Since I live in the tropics, the party will be outdoors, on the terrace of an oceanfront hotel. We'll have a buffet dinner, wine and beer, plus an open bar. I'm hoping to hire a band, though I haven't located one yet. In my view, it's not a party if there's no dancing.
The hotel wanted me to commit to a minimum head count. That's pretty tough, since the majority of people I'm inviting live in the U.S. I know from personal experience how difficult and expensive it is to travel halfway around the world. I've tried to balance realism with wishful thinking in my estimate of forty people. I was amused to find that the hotel thinks this is a small party.
In fact, several of my prospective guests have already told me they're coming. I'm thrilled, although some close friends have regretfully declined as well. The RSVP deadline is still several months away, so I'm keeping my fingers crossed. Of course, if everyone invited actually showed up, we'd be way over budget. Not that I'd begrudge the money – it would be worth it.
Meanwhile, the event has given me the opportunity to reestablish contact with people I haven't heard from in a long time. I sent invitations to friends I figured wouldn't be able to make it, just to open the lines of communication and let them know that I thinking about them, that I'd love them to be here if it were at all possible.
The whole process has been great fun so far – finding a venue, deciding on the menu, creating invitations and the guest list, handling responses – and I'm looking forward not just to the party itself but to all the interactions leading up to the event. I haven't entertained at this scale since my siblings and I organized my dad's eightieth birthday party a decade ago. I'm trying hard not to think about the possible disasters that could derail our plans. Worrying won't prevent these negative happenings, but it certainly will tarnish the pleasure of anticipation.
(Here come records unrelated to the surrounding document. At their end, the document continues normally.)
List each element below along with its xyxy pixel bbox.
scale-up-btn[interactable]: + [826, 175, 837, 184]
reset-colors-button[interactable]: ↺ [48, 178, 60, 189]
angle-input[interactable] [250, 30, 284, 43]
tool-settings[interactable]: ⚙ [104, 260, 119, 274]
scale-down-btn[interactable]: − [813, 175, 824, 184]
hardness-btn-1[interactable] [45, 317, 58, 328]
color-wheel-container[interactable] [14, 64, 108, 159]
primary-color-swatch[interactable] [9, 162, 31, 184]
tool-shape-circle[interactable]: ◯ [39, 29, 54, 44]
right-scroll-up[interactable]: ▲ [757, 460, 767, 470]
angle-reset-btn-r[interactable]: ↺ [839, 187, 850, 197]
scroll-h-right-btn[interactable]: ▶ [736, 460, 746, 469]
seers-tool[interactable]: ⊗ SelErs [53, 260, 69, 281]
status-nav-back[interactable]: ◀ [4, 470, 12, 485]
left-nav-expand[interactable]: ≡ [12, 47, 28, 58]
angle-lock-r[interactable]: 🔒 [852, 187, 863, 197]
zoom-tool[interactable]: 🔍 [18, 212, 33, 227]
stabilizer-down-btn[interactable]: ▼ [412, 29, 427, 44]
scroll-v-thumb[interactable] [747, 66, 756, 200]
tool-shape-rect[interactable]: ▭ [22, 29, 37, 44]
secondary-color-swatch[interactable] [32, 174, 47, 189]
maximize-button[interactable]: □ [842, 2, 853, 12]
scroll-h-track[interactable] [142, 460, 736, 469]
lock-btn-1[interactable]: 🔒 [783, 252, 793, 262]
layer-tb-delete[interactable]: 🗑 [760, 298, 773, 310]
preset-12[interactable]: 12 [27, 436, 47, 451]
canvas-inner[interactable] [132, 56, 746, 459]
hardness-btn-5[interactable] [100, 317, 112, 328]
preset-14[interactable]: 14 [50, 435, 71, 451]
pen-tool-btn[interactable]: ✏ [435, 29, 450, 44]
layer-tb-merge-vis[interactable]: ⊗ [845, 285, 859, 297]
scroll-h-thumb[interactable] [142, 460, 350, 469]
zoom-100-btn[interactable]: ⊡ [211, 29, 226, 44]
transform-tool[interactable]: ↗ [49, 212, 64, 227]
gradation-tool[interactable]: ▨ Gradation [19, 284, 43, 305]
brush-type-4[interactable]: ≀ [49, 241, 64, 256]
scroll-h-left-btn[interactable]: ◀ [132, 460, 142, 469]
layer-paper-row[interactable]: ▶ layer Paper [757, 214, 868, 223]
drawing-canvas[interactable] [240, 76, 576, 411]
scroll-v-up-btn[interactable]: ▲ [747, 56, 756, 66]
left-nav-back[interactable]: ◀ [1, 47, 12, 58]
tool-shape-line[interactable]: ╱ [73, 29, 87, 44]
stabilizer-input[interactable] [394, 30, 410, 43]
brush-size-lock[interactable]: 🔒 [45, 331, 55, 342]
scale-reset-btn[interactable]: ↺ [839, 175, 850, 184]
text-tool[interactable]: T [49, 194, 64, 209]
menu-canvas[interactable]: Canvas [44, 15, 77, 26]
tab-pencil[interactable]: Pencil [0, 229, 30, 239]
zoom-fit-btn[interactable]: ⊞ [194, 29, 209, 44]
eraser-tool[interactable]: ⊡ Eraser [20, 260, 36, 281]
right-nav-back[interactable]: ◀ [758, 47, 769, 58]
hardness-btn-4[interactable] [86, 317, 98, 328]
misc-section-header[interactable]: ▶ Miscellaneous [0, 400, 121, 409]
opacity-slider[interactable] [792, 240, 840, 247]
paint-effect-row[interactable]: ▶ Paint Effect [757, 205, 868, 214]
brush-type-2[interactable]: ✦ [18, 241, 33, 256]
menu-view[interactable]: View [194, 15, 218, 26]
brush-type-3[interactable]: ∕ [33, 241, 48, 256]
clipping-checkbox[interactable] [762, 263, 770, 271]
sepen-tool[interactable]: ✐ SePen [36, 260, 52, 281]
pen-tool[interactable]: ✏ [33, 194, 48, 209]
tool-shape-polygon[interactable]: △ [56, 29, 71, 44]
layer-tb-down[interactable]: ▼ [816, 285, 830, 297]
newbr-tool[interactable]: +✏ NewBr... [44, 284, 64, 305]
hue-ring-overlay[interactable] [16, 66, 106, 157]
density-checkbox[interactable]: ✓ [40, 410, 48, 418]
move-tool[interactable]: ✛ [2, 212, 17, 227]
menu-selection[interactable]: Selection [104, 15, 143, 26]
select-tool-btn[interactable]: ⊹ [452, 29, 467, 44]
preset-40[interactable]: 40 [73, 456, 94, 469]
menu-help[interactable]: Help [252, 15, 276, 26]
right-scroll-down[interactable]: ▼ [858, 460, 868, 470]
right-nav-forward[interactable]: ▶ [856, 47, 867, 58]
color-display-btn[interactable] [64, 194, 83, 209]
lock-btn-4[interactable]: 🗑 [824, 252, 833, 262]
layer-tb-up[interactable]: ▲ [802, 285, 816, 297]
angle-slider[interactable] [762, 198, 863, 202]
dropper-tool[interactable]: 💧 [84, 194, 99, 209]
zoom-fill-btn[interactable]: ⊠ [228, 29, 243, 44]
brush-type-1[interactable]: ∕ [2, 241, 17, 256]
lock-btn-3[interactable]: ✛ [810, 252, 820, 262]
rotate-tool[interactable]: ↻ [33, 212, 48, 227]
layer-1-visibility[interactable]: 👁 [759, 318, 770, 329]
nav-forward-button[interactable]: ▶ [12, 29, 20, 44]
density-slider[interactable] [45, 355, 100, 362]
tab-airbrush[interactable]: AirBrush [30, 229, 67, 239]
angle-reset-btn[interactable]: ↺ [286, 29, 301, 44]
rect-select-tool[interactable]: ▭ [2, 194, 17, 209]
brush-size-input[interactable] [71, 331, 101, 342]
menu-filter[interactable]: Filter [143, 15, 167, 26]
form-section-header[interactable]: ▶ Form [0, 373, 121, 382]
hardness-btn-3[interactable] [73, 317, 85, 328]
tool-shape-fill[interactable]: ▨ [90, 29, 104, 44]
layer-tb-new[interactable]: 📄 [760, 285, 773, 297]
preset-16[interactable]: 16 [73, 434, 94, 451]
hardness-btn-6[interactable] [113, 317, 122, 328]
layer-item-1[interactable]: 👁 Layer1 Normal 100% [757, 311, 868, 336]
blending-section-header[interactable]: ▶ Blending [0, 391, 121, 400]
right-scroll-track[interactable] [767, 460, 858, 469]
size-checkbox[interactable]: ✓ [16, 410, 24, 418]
My only regret is that I haven't been able to invite people from the world of Lisabet Sarai, even though I count some of you among my closest friends. I'd love to celebrate with you. However, for serious practical reasons, I need to keep my writing life strictly separate from my so-called real life. With one or two exceptions, most of my invited guests know nothing about my erotic self. If my writing colleagues were to mingle with these innocent friends from my non-erotic existence, the risk of inadvertent exposure would skyrocket – despite the best intentions.
I think I need to plan another gathering, in either the U.S. or the U.K. (or maybe both!), strictly for my writing friends. What a fantasy – to meet you all in the flesh, swap gossip, share readings, drink and dance and revel in the company of fellow outlaws. I love living in Asia, but I'm pretty isolated from the erotica community. I'm definitely going to try putting a party together next time I'm headed for western climes.
For one thing, that will give me something to look forward to, after this birthday bash is history.